The Old Order is Dead: A Startling Admission
This context made Canadian Prime Minister Mark Carney’s recent speech at the World Economic Forum so striking. He stated boldly what many have long known: the old world order is gone.
He acknowledged that international law was never applied equally - that powerful nations like the U.S., Canada, and Europe often operated above it, while less powerful nations were held to a starkly different standard. For a Western leader to name this asymmetry was refreshing. (Strong critiques rightly point out that Canada itself has yet to fully live up to this sentiment - a vital conversation, but one for another time. We encourage readers to engage with the critiques linked below.) For now, his admission demands a pressing question of us all: What comes next?
This old order was built on and served the pillars of white supremacy, capitalism, heteropatriarchy, colonization, and imperialism. Its demise requires us to actively challenge these systems. But how?
It can feel abstract. Challenging capitalism isn't just for policymakers; it’s in our daily choices. Dismantling white supremacy and heteropatriarchy happens in our conversations, our workplaces, and our communities. The work is both systemic and personal.
Emergent Strategy: Changing the World by Changing Our Patterns
In our work, we are guided by the wisdom of adrienne maree brown and her framework of Emergent Strategy. brown argues that nature is our greatest teacher for creating change. It shows us how to adapt, interconnect, and build resilient systems.

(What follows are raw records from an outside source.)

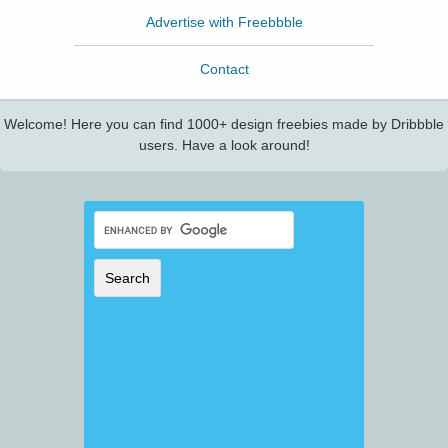
Advertise with Freebbble
Contact
Welcome! Here you can find 1000+ design freebies made by Dribbble
users. Have a look around!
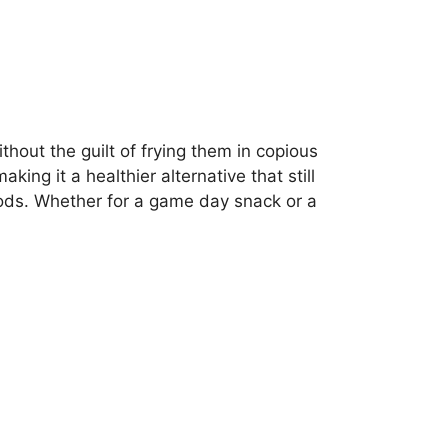
thout the guilt of frying them in copious
ing it a healthier alternative that still
thods. Whether for a game day snack or a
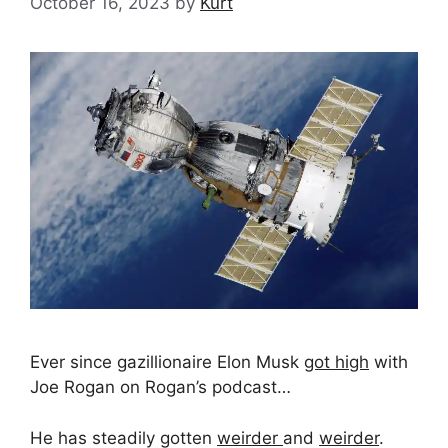
October 16, 2023
by
Kurt
Ever since gazillionaire Elon Musk
got high
with
Joe Rogan on Rogan’s podcast…
He has steadily gotten
weirder
and
weirder
.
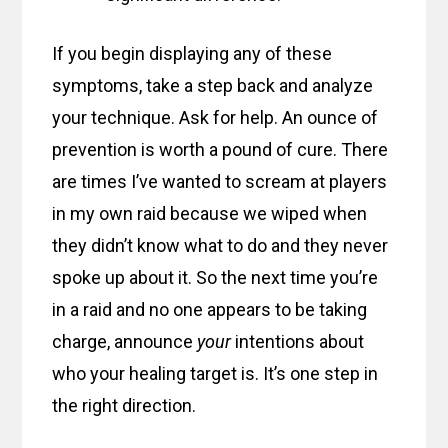
If you begin displaying any of these
symptoms, take a step back and analyze
your technique. Ask for help. An ounce of
prevention is worth a pound of cure. There
are times I’ve wanted to scream at players
in my own raid because we wiped when
they didn’t know what to do and they never
spoke up about it. So the next time you’re
in a raid and no one appears to be taking
charge, announce
your
intentions about
who your healing target is. It’s one step in
the right direction.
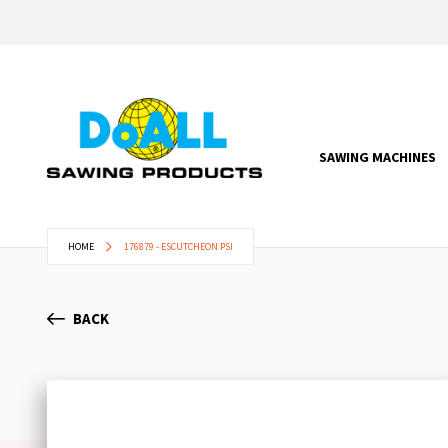
SAWING MACHINES
HOME
176879 - ESCUTCHEON PSI
BACK
Skip
to
the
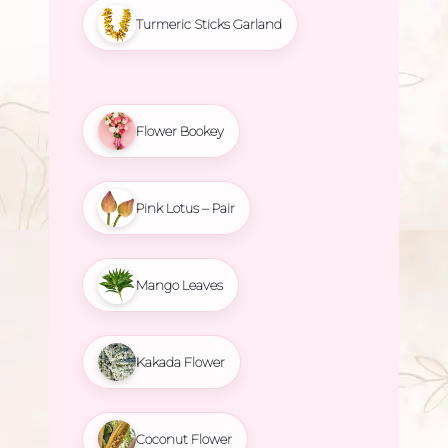
Turmeric Sticks Garland
Flower Bookey
Pink Lotus – Pair
Mango Leaves
Kakada Flower
Coconut Flower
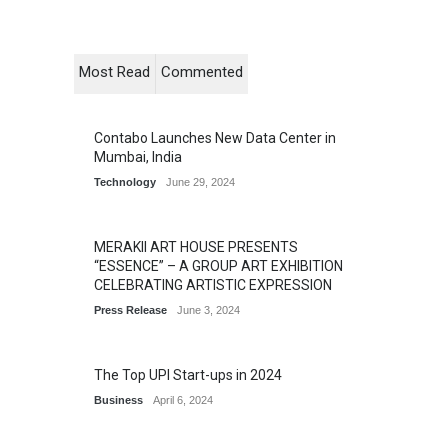
Most Read
Commented
Contabo Launches New Data Center in
Mumbai, India
Technology
June 29, 2024
MERAKII ART HOUSE PRESENTS
“ESSENCE” – A GROUP ART EXHIBITION
CELEBRATING ARTISTIC EXPRESSION
Press Release
June 3, 2024
The Top UPI Start-ups in 2024
Business
April 6, 2024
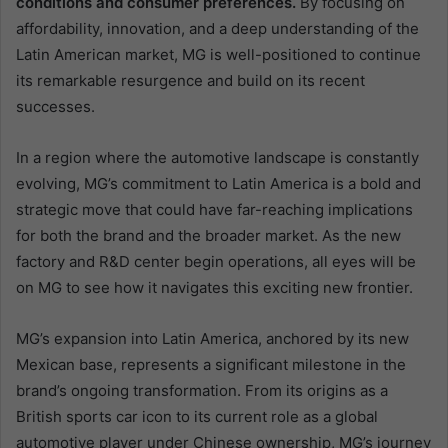
conditions and consumer preferences.
By focusing on
affordability, innovation, and a deep understanding of the
Latin American market, MG is well-positioned to continue
its remarkable resurgence and build on its recent
successes.
In a region where the automotive landscape is constantly
evolving, MG’s commitment to Latin America is a bold and
strategic move that could have far-reaching implications
for both the brand and the broader market. As the new
factory and R&D center begin operations, all eyes will be
on MG to see how it navigates this exciting new frontier.
MG’s expansion into Latin America, anchored by its new
Mexican base, represents a significant milestone in the
brand’s ongoing transformation. From its origins as a
British sports car icon to its current role as a global
automotive player under Chinese ownership, MG’s journey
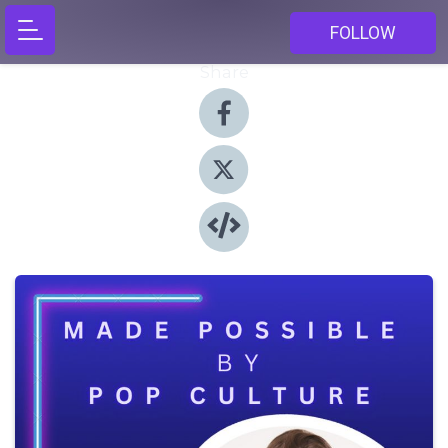
FOLLOW
Share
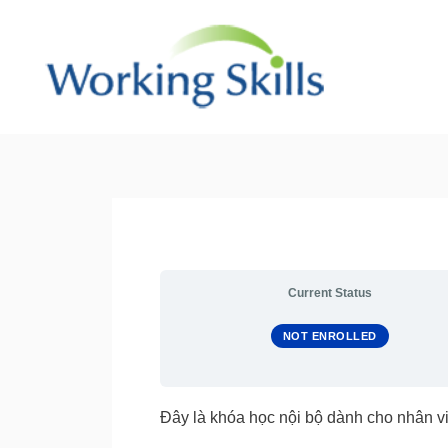
Skip
to
content
Current Status
NOT ENROLLED
Đây là khóa học nội bộ dành cho nhân vi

One of its core elements is Fractals. A fractal is a never-ending, self-repeating pattern where the small reflects the large. As brown writes, “how we are at the small scale is how we are at the large scale.”
This is the key.
We cannot simply wait for politicians to craft a new world order. We must build the patterns of that new world in our daily lives. The large-scale liberation we seek must be practiced in our small-scale interactions, organizations, and communities.

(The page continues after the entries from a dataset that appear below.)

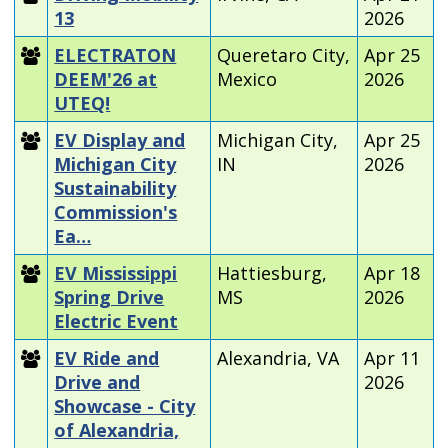
13
2026
ELECTRATON
Queretaro City,
Apr 25
DEEM'26 at
Mexico
2026
UTEQ!
EV Display and
Michigan City,
Apr 25
Michigan City
IN
2026
Sustainability
Commission's
Ea…
EV Mississippi
Hattiesburg,
Apr 18
Spring Drive
MS
2026
Electric Event
EV Ride and
Alexandria, VA
Apr 11
Drive and
2026
Showcase - City
of Alexandria,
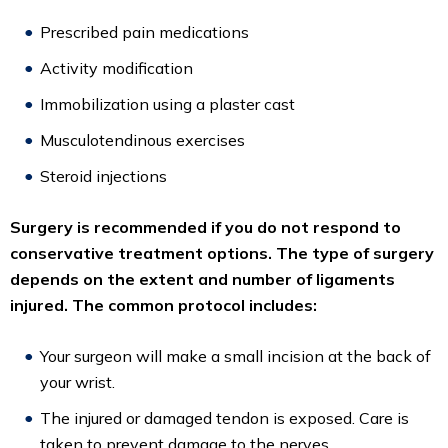
Prescribed pain medications
Activity modification
Immobilization using a plaster cast
Musculotendinous exercises
Steroid injections
Surgery is recommended if you do not respond to
conservative treatment options. The type of surgery
depends on the extent and number of ligaments
injured. The common protocol includes:
Your surgeon will make a small incision at the back of
your wrist.
The injured or damaged tendon is exposed. Care is
taken to prevent damage to the nerves.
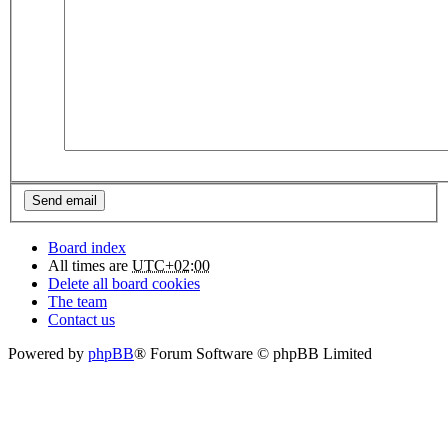
Board index
All times are
UTC+02:00
Delete all board cookies
The team
Contact us
Powered by
phpBB
® Forum Software © phpBB Limited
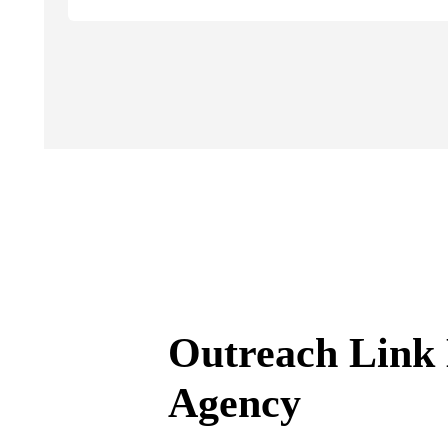
Outreach Link 
Agency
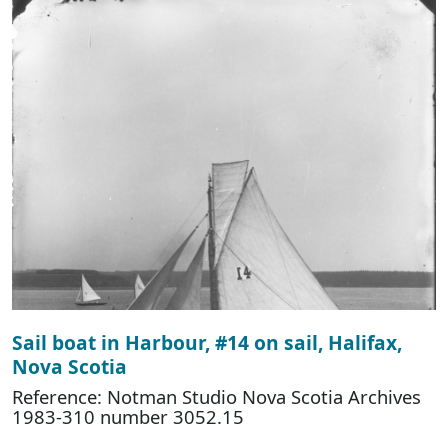
Sail boat in Harbour, #14 on sail, Halifax,
Nova Scotia
Reference: Notman Studio Nova Scotia Archives
1983-310 number 3052.15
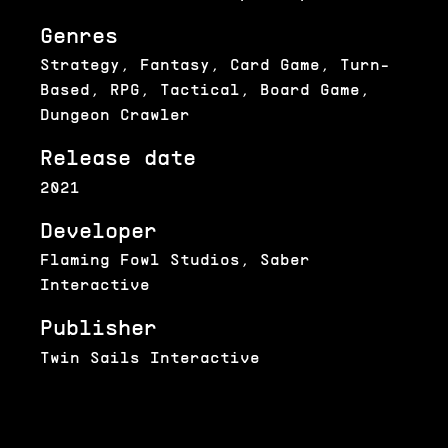
Genres
Strategy, Fantasy, Card Game, Turn-
Based, RPG, Tactical, Board Game,
Dungeon Crawler
Release date
2021
Developer
Flaming Fowl Studios, Saber
Interactive
Publisher
Twin Sails Interactive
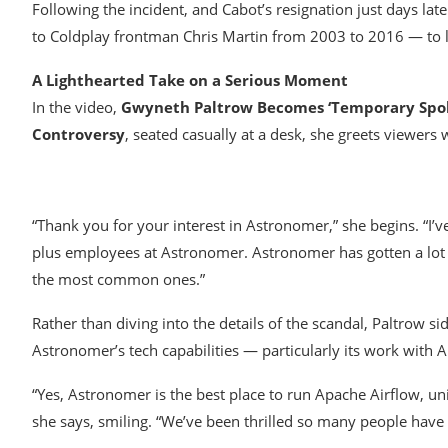
Following the incident, and Cabot’s resignation just days l
to Coldplay frontman Chris Martin from 2003 to 2016 — to l
A Lighthearted Take on a Serious Moment
In the video,
Gwyneth Paltrow Becomes ‘Temporary Spoke
Controversy
, seated casually at a desk, she greets viewers 
“Thank you for your interest in Astronomer,” she begins. “I’
plus employees at Astronomer. Astronomer has gotten a lot 
the most common ones.”
Rather than diving into the details of the scandal, Paltrow s
Astronomer’s tech capabilities — particularly its work with 
“Yes, Astronomer is the best place to run Apache Airflow, uni
she says, smiling. “We’ve been thrilled so many people have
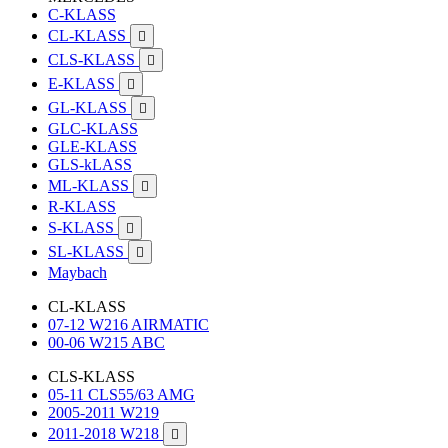
C-KLASS
CL-KLASS

CLS-KLASS

E-KLASS

GL-KLASS

GLC-KLASS
GLE-KLASS
GLS-kLASS
ML-KLASS

R-KLASS
S-KLASS

SL-KLASS

Maybach
CL-KLASS
07-12 W216 AIRMATIC
00-06 W215 ABC
CLS-KLASS
05-11 CLS55/63 AMG
2005-2011 W219
2011-2018 W218

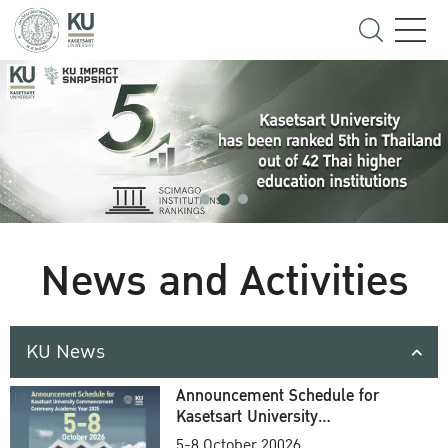
News and Activities
KU News
Announcement Schedule for
Kasetsart University
Commencement Ceremony
5-8 October 20026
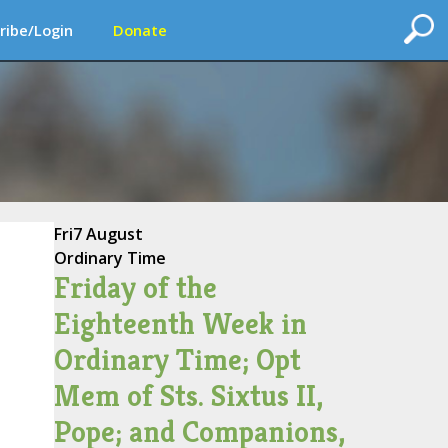
ribe/Login
Donate
Fri
7 August
Ordinary Time
Friday of the
Eighteenth Week in
Ordinary Time; Opt
Mem of Sts. Sixtus II,
Pope; and Companions,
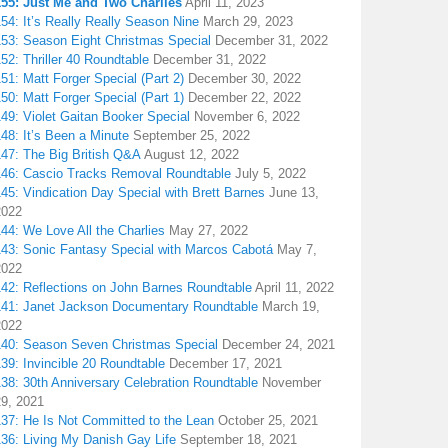
155: Just Me and Two Charlies
April 11, 2023
54: It’s Really Really Season Nine
March 29, 2023
153: Season Eight Christmas Special
December 31, 2022
52: Thriller 40 Roundtable
December 31, 2022
51: Matt Forger Special (Part 2)
December 30, 2022
50: Matt Forger Special (Part 1)
December 22, 2022
49: Violet Gaitan Booker Special
November 6, 2022
48: It’s Been a Minute
September 25, 2022
147: The Big British Q&A
August 12, 2022
146: Cascio Tracks Removal Roundtable
July 5, 2022
45: Vindication Day Special with Brett Barnes
June 13,
2022
44: We Love All the Charlies
May 27, 2022
143: Sonic Fantasy Special with Marcos Cabotá
May 7,
2022
142: Reflections on John Barnes Roundtable
April 11, 2022
141: Janet Jackson Documentary Roundtable
March 19,
2022
140: Season Seven Christmas Special
December 24, 2021
39: Invincible 20 Roundtable
December 17, 2021
38: 30th Anniversary Celebration Roundtable
November
29, 2021
137: He Is Not Committed to the Lean
October 25, 2021
136: Living My Danish Gay Life
September 18, 2021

How are we challenging white supremacy in our daily circles?
How are we interrupting capitalist exploitation in our local economies?
How are we dismantling heteropatriarchy in our relationships and institutions?
These small, repeated actions create the feedback loop that scales up. The fractal pattern of justice we practice today becomes the blueprint for the liberated society of tomorrow.
Our Role in the Shift
This is how we at Seed Room Consulting see our place in this tumultuous, grieving, yet hopeful moment: by committing to the small-scale, fractal work of challenging oppressive systems, informed by a global perspective and the legacy of internationalist freedom fighters.
The old world is gone. The new one is not yet born. It will be built not by a single leader’s speech, but by the multitude of us, in our communities, repeating the patterns of justice, interconnection, and liberation until they become the fabric of our world.
The weight is real, but so is our interconnected power to change the pattern. Let’s get to work.